The relationship between alcohol and bone density is less straightforward. Moderate alcohol consumption doesn’t appear to independently reduce bone density. However, heavy beer drinkers in one major study had notably low bone density, suggesting that high-volume consumption of any type may pose a risk, possibly through its effects on nutrient absorption and hormone levels.

Physical inactivity contributes to bone loss in a different way. Bone responds to mechanical stress by becoming stronger, so a sedentary lifestyle removes one of the main signals telling bones to maintain their density. For women already losing bone after menopause, adding resistance training three times a week at high loads (70 to 90% of maximum capacity), for 8 to 10 repetitions over 2 to 3 sets, has been shown to increase bone density at the spine and hip. Walking alone isn’t enough to rebuild bone, though it can slow the rate of loss. For meaningful results, exercise programs need to be sustained for at least a year, ideally becoming a permanent part of daily life.
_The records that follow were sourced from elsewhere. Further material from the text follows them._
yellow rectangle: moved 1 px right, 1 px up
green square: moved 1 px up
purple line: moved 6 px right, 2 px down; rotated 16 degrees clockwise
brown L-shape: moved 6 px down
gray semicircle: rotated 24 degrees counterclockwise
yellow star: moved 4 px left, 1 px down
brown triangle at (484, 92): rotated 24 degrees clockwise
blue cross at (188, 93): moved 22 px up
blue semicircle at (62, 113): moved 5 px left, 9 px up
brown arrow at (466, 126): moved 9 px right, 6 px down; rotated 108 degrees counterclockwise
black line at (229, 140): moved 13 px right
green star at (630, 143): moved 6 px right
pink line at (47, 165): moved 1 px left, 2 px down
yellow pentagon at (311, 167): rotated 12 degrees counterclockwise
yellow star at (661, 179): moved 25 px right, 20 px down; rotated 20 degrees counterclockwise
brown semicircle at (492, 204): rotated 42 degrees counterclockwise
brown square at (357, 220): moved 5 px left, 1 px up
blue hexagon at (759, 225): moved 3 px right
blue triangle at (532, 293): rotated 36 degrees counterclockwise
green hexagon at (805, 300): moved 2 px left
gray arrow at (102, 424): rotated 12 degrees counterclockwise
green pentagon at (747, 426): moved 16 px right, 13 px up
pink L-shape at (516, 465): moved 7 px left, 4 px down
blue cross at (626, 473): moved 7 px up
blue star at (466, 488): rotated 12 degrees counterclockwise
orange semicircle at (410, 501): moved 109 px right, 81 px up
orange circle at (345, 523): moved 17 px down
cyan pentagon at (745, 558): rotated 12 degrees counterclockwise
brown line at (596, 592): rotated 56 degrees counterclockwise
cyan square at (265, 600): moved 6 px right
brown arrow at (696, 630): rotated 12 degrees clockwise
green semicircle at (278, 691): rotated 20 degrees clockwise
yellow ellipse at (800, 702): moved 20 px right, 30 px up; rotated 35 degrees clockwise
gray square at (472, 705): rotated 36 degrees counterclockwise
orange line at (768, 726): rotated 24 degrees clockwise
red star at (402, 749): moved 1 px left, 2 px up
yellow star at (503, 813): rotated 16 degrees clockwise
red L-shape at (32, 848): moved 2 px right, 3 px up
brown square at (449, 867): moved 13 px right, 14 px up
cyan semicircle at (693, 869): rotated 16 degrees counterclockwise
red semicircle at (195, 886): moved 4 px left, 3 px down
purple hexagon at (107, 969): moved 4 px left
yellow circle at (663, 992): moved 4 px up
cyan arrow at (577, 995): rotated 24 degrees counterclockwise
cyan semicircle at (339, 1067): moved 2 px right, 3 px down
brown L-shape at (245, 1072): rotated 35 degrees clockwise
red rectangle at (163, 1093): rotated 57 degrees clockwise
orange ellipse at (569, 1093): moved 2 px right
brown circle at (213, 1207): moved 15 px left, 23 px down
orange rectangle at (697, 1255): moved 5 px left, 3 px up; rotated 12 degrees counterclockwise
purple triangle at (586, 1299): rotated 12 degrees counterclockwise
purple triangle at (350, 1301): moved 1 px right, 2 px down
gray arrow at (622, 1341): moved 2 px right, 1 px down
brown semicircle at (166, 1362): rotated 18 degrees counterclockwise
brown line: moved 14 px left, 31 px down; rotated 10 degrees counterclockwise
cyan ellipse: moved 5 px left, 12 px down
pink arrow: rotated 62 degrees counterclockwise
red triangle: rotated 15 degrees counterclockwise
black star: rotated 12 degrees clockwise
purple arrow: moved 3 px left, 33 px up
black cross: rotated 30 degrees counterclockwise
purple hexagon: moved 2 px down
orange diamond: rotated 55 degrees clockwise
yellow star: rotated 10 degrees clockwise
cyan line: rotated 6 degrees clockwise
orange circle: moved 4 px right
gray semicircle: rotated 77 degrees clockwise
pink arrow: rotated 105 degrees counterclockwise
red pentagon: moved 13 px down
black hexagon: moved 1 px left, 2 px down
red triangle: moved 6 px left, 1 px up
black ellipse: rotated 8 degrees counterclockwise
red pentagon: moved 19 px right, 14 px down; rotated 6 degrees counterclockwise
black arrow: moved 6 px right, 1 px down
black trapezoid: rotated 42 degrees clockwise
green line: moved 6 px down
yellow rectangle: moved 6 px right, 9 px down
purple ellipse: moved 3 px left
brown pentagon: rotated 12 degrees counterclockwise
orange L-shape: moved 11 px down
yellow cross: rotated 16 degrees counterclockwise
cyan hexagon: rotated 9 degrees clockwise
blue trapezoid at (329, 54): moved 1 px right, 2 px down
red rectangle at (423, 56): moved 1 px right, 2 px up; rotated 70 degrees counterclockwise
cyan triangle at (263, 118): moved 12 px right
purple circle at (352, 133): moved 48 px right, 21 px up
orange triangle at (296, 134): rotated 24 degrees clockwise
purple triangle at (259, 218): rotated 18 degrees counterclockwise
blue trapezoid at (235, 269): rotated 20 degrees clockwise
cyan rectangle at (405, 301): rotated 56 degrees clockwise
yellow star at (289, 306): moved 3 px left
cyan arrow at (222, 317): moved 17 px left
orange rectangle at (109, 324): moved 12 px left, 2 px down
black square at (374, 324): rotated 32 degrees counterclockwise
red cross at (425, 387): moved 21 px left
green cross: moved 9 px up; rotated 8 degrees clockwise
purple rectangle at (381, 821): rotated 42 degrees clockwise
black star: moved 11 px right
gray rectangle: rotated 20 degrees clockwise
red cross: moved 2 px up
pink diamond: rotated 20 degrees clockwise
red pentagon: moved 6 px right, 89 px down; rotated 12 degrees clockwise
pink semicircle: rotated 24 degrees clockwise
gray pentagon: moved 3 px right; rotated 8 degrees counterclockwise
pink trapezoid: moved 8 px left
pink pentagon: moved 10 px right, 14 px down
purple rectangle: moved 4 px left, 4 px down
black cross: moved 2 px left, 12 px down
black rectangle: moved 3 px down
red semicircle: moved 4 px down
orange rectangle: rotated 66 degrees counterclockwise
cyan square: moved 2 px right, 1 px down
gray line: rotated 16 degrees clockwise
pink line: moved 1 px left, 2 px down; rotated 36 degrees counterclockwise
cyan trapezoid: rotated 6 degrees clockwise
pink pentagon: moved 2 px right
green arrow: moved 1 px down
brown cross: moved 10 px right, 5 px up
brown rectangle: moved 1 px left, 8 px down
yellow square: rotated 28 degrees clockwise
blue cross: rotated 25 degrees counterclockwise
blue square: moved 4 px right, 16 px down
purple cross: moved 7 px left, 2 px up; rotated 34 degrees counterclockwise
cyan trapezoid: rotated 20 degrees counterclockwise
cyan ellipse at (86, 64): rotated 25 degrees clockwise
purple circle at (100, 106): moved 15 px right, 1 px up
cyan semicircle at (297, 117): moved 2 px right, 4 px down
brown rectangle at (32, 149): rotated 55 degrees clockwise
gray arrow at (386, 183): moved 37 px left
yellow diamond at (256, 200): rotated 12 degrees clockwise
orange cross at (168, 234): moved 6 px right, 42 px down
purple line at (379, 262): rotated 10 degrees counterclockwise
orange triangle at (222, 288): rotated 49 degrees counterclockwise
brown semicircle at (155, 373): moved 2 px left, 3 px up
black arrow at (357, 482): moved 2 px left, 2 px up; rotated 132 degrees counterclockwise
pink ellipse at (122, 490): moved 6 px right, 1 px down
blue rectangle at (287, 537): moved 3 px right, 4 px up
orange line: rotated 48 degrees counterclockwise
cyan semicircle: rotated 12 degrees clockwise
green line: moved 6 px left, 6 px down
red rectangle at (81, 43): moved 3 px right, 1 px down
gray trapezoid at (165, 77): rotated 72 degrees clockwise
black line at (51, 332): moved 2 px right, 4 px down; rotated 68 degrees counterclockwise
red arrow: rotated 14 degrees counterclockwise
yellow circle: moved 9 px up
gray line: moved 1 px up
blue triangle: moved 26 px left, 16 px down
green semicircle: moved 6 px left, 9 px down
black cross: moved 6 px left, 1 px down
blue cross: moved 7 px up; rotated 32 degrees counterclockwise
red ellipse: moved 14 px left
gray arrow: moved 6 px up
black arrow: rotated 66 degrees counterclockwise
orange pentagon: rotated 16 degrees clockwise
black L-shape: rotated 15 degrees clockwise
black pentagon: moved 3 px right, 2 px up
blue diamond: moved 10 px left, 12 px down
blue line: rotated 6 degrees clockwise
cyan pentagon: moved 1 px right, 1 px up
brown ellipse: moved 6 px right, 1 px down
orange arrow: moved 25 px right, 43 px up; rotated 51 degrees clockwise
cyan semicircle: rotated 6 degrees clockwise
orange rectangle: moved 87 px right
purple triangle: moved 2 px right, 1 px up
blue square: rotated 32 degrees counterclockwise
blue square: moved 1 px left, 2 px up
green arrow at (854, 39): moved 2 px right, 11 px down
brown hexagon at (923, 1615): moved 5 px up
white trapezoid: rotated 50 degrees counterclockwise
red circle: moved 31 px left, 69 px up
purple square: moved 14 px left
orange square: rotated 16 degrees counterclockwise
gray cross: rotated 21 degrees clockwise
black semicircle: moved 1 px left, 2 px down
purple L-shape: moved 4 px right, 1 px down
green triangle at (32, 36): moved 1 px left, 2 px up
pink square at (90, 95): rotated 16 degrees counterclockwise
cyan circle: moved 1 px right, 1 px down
How Osteoporosis Is Identified

Bone density is measured with a painless scan that produces a number called a T-score, which compares your bones to those of a healthy young adult. A T-score between -1.0 and -2.5 indicates osteopenia, meaning bone density is below normal but hasn’t yet reached the osteoporosis threshold. A T-score of -2.5 or lower means osteoporosis. Treatment decisions also factor in your overall fracture risk: if your T-score falls in the osteopenia range but your 10-year probability of a hip fracture is 3% or higher (or 20% or higher for any major fracture), treatment is typically recommended.

The rising prevalence of osteoporosis among U.S. women, from 14% in 2007-2008 to nearly 20% a decade later, suggests that many of the underlying causes described here are becoming more common or going unaddressed for longer. Understanding what drives bone loss is the first step toward slowing it down.